I realize that most of the people in the U.S. are also, and I know that wherever I may roam, within these great states, I will be able to find a ridiculously priced cup of exploitation brimming with third world rape and ecologically damaging goodness. It is a concession most of us make daily, to not allow the truth we demand in our lives from big government and big business to be reckoned in the coffee houses we all adore. However, there are exceptions to this rule of pillage, and Zapatista coffee is a great one. Black Bear Bakery, a worker ran, wage free wobbly cafe serves up Marcos Mocha daily, at an affordable price. So I set off to get coffee on my way to a poetry reading on Saturday.

Usually, the shop closes at 5, but that night there was a musician on tour, a man I had never heard of, named David Rovics. You should be half-way into one of his songs, supposing you didn't turn off the sound in fear of losing your job for stealing from the boss your precious time to read my blog....you crazy anarchist you. At any rate, you are hearing what I heard and compelled Angela and I to collectively offer up our cash to cover the door charge, okay, part of the door charge. We were not aware that there was going to be an $8 cover to get in, and we really just wanted to get some zapatista coffee and be on our way to the poetry reading, but the door guy insisted we stay for no cover and I felt blessed and knew then that it was of our ilk and plopped my last $11 bucks on the table. Angela had some cash and ordered us coffee and we took our seats. David took to the stage, ( a rug laid out in front of the bread case) and armed only with guitar, sans microphone, took us on journey's through Palestine, Columbia, Iraq, New Orleans, into the depths of an ego driven anarchist's mind on his daily bike ride, and even into the thoughts of a suicide bomber the moment before they pulled the chord. I was laughing and tearing up at nearly every song.

After David finished, I approached the door guy and tried to give him more money that Angela had, and he declined. I wanted some of the music for myself and David told me I could download everything for free from his website. Finally, people who live the way they talk.
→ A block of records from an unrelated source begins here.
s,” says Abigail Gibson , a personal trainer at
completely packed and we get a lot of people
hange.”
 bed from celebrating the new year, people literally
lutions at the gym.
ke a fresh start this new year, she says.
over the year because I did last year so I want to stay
I bought a cd anyways, as a gift for someone I love that will really appreciate his music, and picked up a 7" by Bad Folk, a local group that opened for David that we missed. It is a great record as well. It just made me really happy to find people like this here. In Tucson I had many people around me who were fighting for the same things as I was, but in the last few years, I have given much suspicion to anyone who dares speak of revolution. I have doubted sincerity, probably because I daily doubt my own. But I think maybe we all doubt our dedication. It is hard not to when so many people are dying daily from causes that are directly linked to MY consumerist habits.

I drive more than I should because I want to get a cup of coffee at a more interesting cafe than the one I can walk to in ten minutes or less. Sure I recycle, but if I ever take time to look at my recycling bin, there are cans from shit I don't need and bags from stores that sell shit I don't need, and overall, waste from a life lived using what I DON'T NEED.

But again, I must know that I am not the answer, I am merely a smaller part of the question, and together we can find solutions to help each other out. So I am not perfect yet, and neither are you, but maybe tomorrow we can do a little better.

So I missed the poetry reading, but had a great cup of coffee and made a friend in David Rovics. Not a bad day for the revolution, if you ask me.